Spiral galaxies are sub-classified into ``a'', ``b'', ``c'', and ``d'' groups according to how loose their spiral arms are and how big the nucleus is. The ``a'' group spirals have large bulges and very tightly wound spiral arms and the ``d'' group spirals have almost no bulge and very loose arms. The Milky Way is between the ``b'' and ``c'' groups with a bar, so it is an SBbc-type spiral galaxy. Most spirals are luminous. Some other examples of spiral galaxies are M31 (the Andromeda Galaxy) and M33 (a small spiral in the Local Group).
Some disk galaxies have no spiral arms and are called ``S0'' (``SB0'' if there is a bar) or lenticular galaxies. They are placed at the point in the tuning fork diagram where it branches off to the regular spiral or barred spiral pattern prong. Their gas and dust may been blown away by the galaxy moving quickly through the low-density intergalactic medium (hot, very thin gas between the galaxies) or used up in a rapid burst of star formation.

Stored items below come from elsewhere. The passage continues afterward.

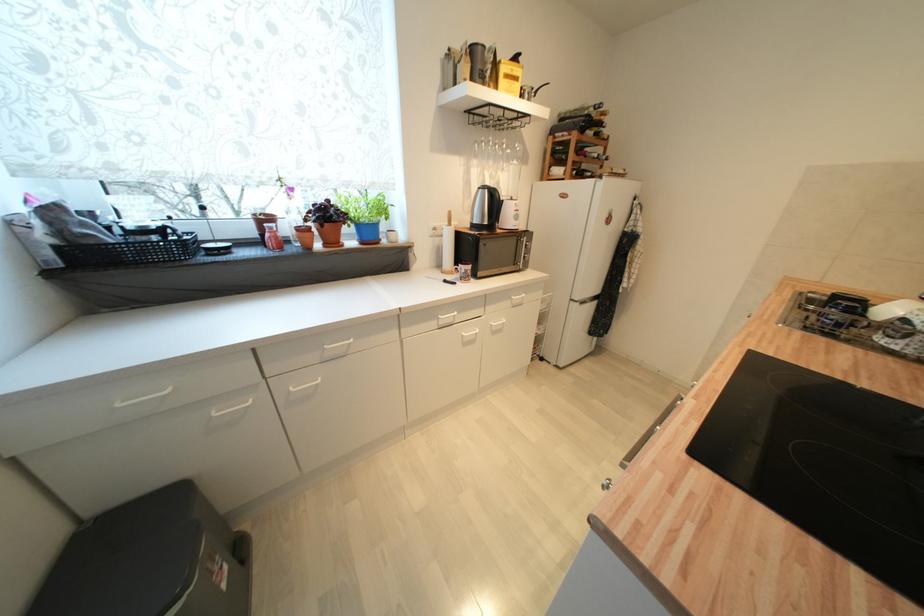 The width and height of the screenshot is (924, 616). Identify the location of microwave door handle. (502, 257). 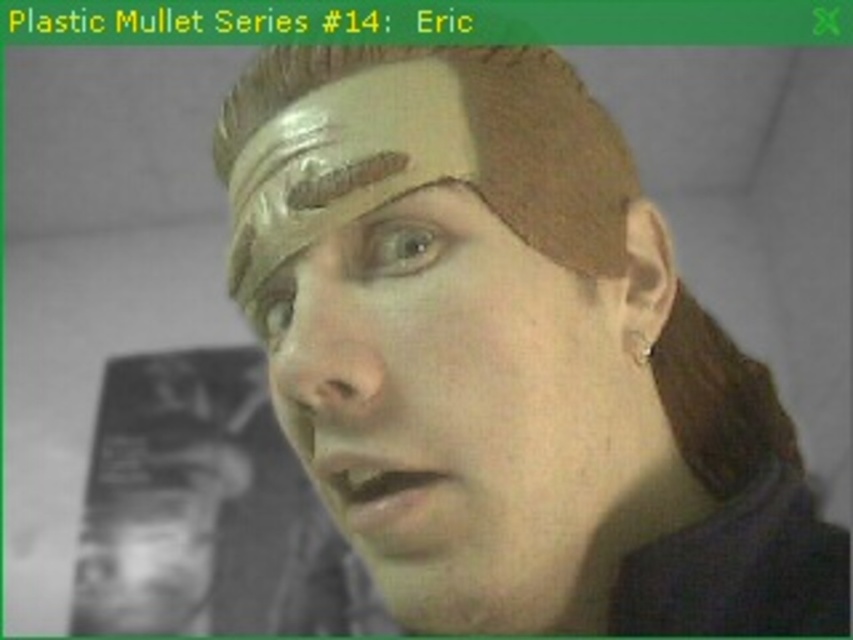 Measure the distance from matte plastic face at center to brown matte eye at center.

matte plastic face at center and brown matte eye at center are 2.53 inches apart from each other.

Consider the image. Does matte plastic face at center have a greater height compared to brown matte eye at center?

Yes, matte plastic face at center is taller than brown matte eye at center.

Is point (534, 308) closer to camera compared to point (393, 228)?

Yes, it is.

This screenshot has width=853, height=640. I want to click on matte plastic face at center, so click(466, 420).

Between light brown matte eye at center and matte gold eyebrow at upper center, which one is positioned higher?

matte gold eyebrow at upper center

Does light brown matte eye at center appear under matte gold eyebrow at upper center?

Indeed, light brown matte eye at center is positioned under matte gold eyebrow at upper center.

Which is in front, point (286, 316) or point (393, 198)?

Positioned in front is point (393, 198).

Where is `light brown matte eye at center`? The width and height of the screenshot is (853, 640). light brown matte eye at center is located at coordinates (273, 308).

Which of these two, matte plastic headband at center or smooth plastic head at lower left, stands shorter?

matte plastic headband at center is shorter.

Between point (314, 426) and point (242, 486), which one is positioned behind?

Positioned behind is point (242, 486).

Find the location of `matte plastic headband at center`. matte plastic headband at center is located at coordinates (511, 356). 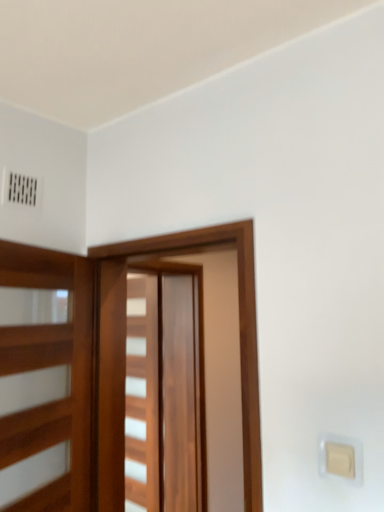 Question: Is wooden barn door at center, the second barn door when ordered from back to front, located outside wooden barn door at center, acting as the second barn door starting from the front?

Choices:
 (A) yes
 (B) no

Answer: (A)

Question: Is wooden barn door at center, which is the 1th barn door from front to back, at the left side of wooden barn door at center, acting as the second barn door starting from the front?

Choices:
 (A) no
 (B) yes

Answer: (A)

Question: Can you confirm if wooden barn door at center, which is the 1th barn door from front to back, is positioned to the right of wooden barn door at center, acting as the second barn door starting from the front?

Choices:
 (A) yes
 (B) no

Answer: (A)

Question: Is wooden barn door at center, the second barn door when ordered from back to front, beside wooden barn door at center, acting as the second barn door starting from the front?

Choices:
 (A) no
 (B) yes

Answer: (A)

Question: Can wooden barn door at center, acting as the second barn door starting from the front, be found inside wooden barn door at center, the second barn door when ordered from back to front?

Choices:
 (A) yes
 (B) no

Answer: (B)

Question: Is wooden barn door at center, the second barn door when ordered from back to front, spatially inside beige plastic light switch at lower right, or outside of it?

Choices:
 (A) inside
 (B) outside

Answer: (B)

Question: Is point (249, 461) positioned closer to the camera than point (336, 450)?

Choices:
 (A) farther
 (B) closer

Answer: (A)

Question: From the image's perspective, is wooden barn door at center, the second barn door when ordered from back to front, above or below beige plastic light switch at lower right?

Choices:
 (A) above
 (B) below

Answer: (A)

Question: Based on their sizes in the image, would you say wooden barn door at center, which is the 1th barn door from front to back, is bigger or smaller than beige plastic light switch at lower right?

Choices:
 (A) big
 (B) small

Answer: (A)

Question: Would you say wooden elevator at left is to the left or to the right of beige plastic light switch at lower right in the picture?

Choices:
 (A) left
 (B) right

Answer: (A)

Question: Is wooden elevator at left taller or shorter than beige plastic light switch at lower right?

Choices:
 (A) short
 (B) tall

Answer: (B)

Question: Is wooden elevator at left in front of or behind beige plastic light switch at lower right in the image?

Choices:
 (A) front
 (B) behind

Answer: (B)

Question: Is wooden elevator at left situated inside beige plastic light switch at lower right or outside?

Choices:
 (A) outside
 (B) inside

Answer: (A)

Question: Based on their sizes in the image, would you say wooden elevator at left is bigger or smaller than wooden barn door at center, which is the 1th barn door in back-to-front order?

Choices:
 (A) big
 (B) small

Answer: (B)

Question: Is point (31, 504) closer or farther from the camera than point (162, 499)?

Choices:
 (A) closer
 (B) farther

Answer: (A) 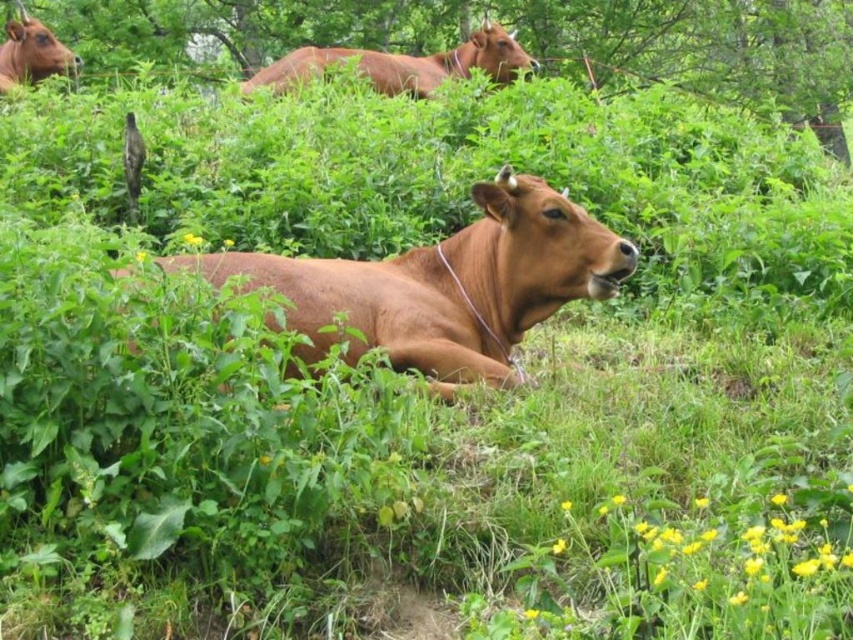 Question: Which object is farther from the camera taking this photo?

Choices:
 (A) brown smooth cow at upper center
 (B) matte brown cow at upper left
 (C) green leafy tree at upper center

Answer: (C)

Question: Does green leafy tree at upper center appear on the right side of matte brown cow at upper left?

Choices:
 (A) no
 (B) yes

Answer: (B)

Question: Which point is farther to the camera?

Choices:
 (A) (77, 67)
 (B) (498, 35)
 (C) (381, 346)

Answer: (B)

Question: Which of the following is the farthest from the observer?

Choices:
 (A) (480, 38)
 (B) (12, 36)
 (C) (405, 348)

Answer: (A)

Question: Does brown smooth cow at upper center have a larger size compared to matte brown cow at upper left?

Choices:
 (A) no
 (B) yes

Answer: (B)

Question: From the image, what is the correct spatial relationship of brown smooth cow at upper center in relation to matte brown cow at upper left?

Choices:
 (A) right
 (B) left

Answer: (A) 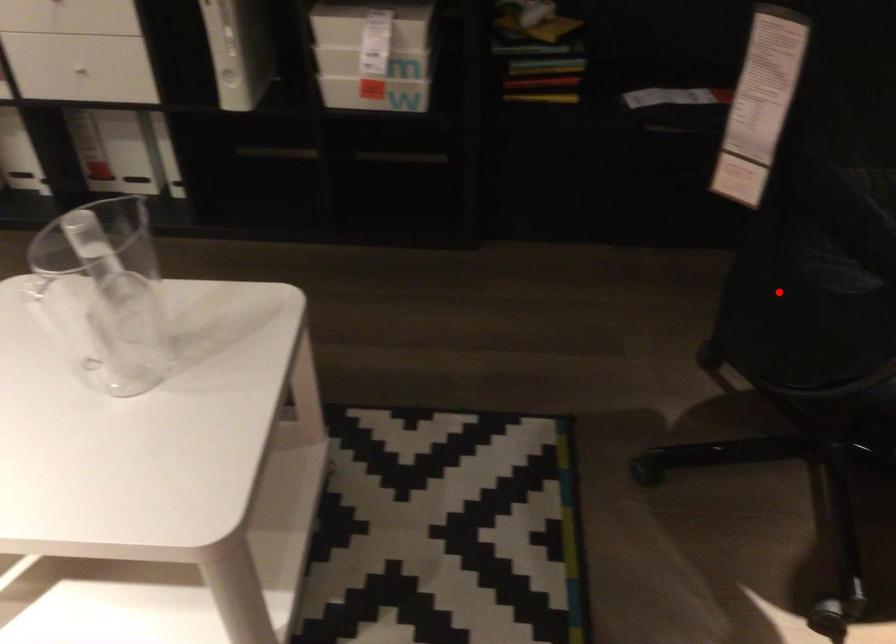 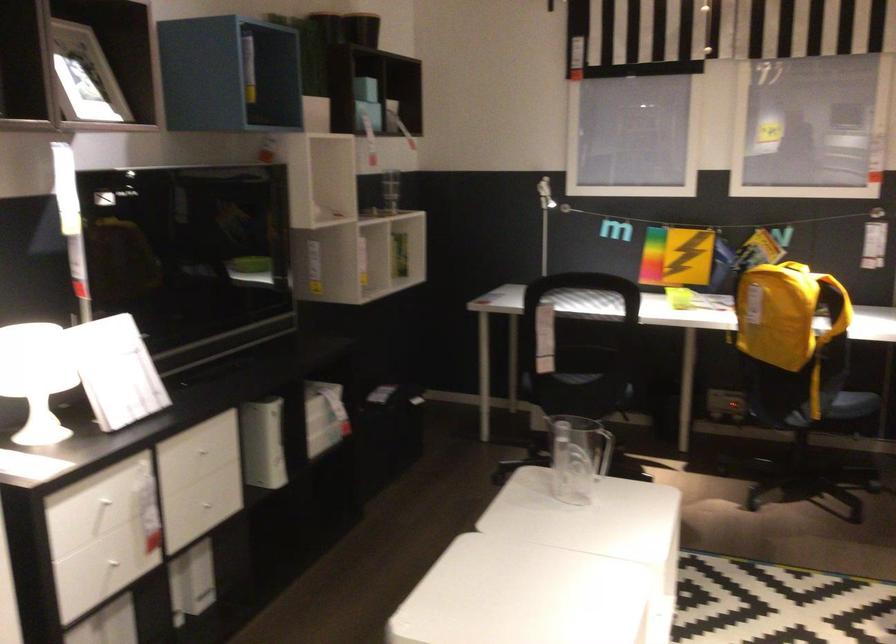 Where in the second image is the point corresponding to the highlighted location from the first image?

(571, 393) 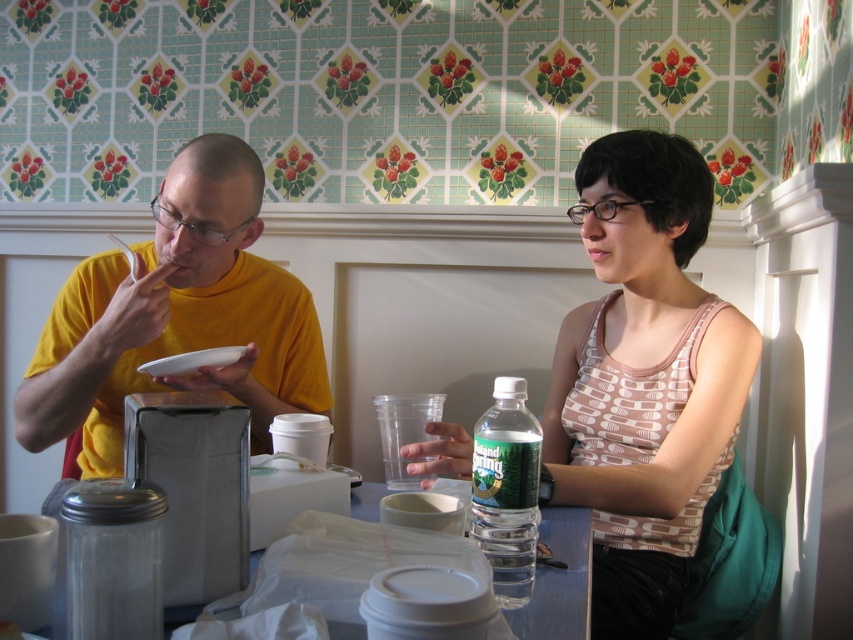 Question: Estimate the real-world distances between objects in this image. Which object is farther from the white matte plate at upper left?

Choices:
 (A) patterned fabric tank top at center
 (B) yellow matte shirt at left
 (C) matte yellow shirt at left
 (D) clear plastic table at lower center

Answer: (A)

Question: Does patterned fabric tank top at center have a smaller size compared to clear plastic water bottle at lower center?

Choices:
 (A) no
 (B) yes

Answer: (A)

Question: Does patterned fabric tank top at center have a lesser width compared to white matte plate at upper left?

Choices:
 (A) yes
 (B) no

Answer: (B)

Question: Which object is closer to the camera taking this photo?

Choices:
 (A) patterned fabric tank top at center
 (B) yellow matte shirt at left

Answer: (A)

Question: Which object is farther from the camera taking this photo?

Choices:
 (A) matte yellow shirt at left
 (B) yellow matte shirt at left

Answer: (B)

Question: Does yellow matte shirt at left appear on the right side of clear plastic table at lower center?

Choices:
 (A) yes
 (B) no

Answer: (B) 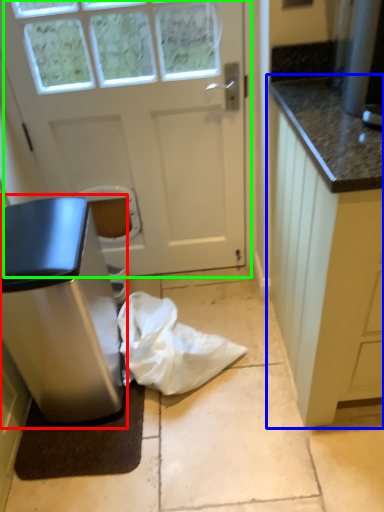 Question: Which object is the farthest from home appliance (highlighted by a red box)? Choose among these: cabinetry (highlighted by a blue box) or door (highlighted by a green box).

Choices:
 (A) cabinetry
 (B) door

Answer: (A) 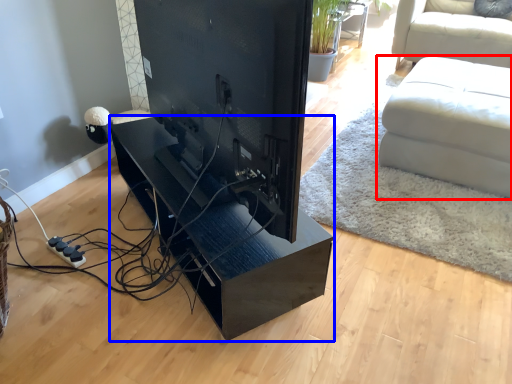 Question: Which object appears closest to the camera in this image, studio couch (highlighted by a red box) or table (highlighted by a blue box)?

Choices:
 (A) studio couch
 (B) table

Answer: (B) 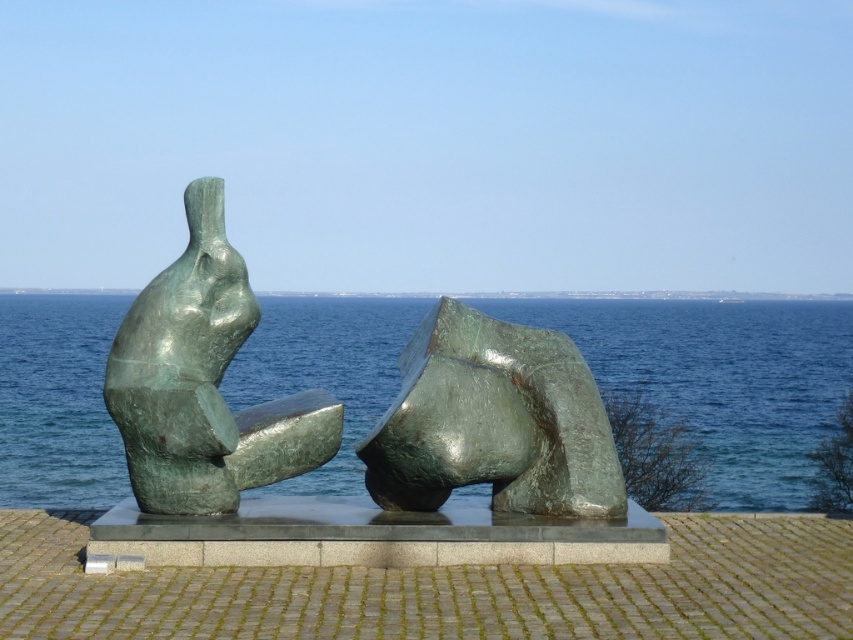 Who is lower down, green polished stone abstract form at center or green patina sculpture at left?

green polished stone abstract form at center

Does green polished stone abstract form at center appear on the right side of green patina sculpture at left?

Indeed, green polished stone abstract form at center is positioned on the right side of green patina sculpture at left.

I want to click on green polished stone abstract form at center, so click(492, 420).

Is green metallic water at center positioned before green patina sculpture at left?

No, green metallic water at center is behind green patina sculpture at left.

Who is positioned more to the right, green metallic water at center or green patina sculpture at left?

Positioned to the right is green metallic water at center.

Between point (755, 497) and point (154, 438), which one is positioned in front?

Positioned in front is point (154, 438).

Identify the location of green metallic water at center. This screenshot has height=640, width=853. (718, 378).

Which of these two, green metallic water at center or green polished stone abstract form at center, stands shorter?

green polished stone abstract form at center

From the picture: Does green metallic water at center appear over green polished stone abstract form at center?

No.

Where is `green metallic water at center`? The image size is (853, 640). green metallic water at center is located at coordinates (718, 378). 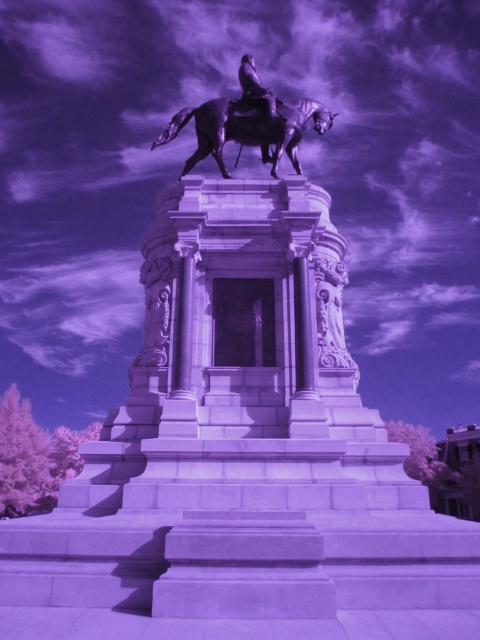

The sequence of images below starting from top left and moving clockwise: the Andromeda Galaxy (=Messier 31, note M32 above it and M110 below it), Triangulum Galaxy (=Messier 33, small spiral in the Local Group), NGC 2997 (Sc grand-design spiral, may be barred), NGC 3351 (=Messier 95, SBb type), NGC 1365 (SBbc type, note looser arms), NGC 3031 (=Messier 81, Sb type, note it has a larger nucleus than NGC 2997 and tighter arms)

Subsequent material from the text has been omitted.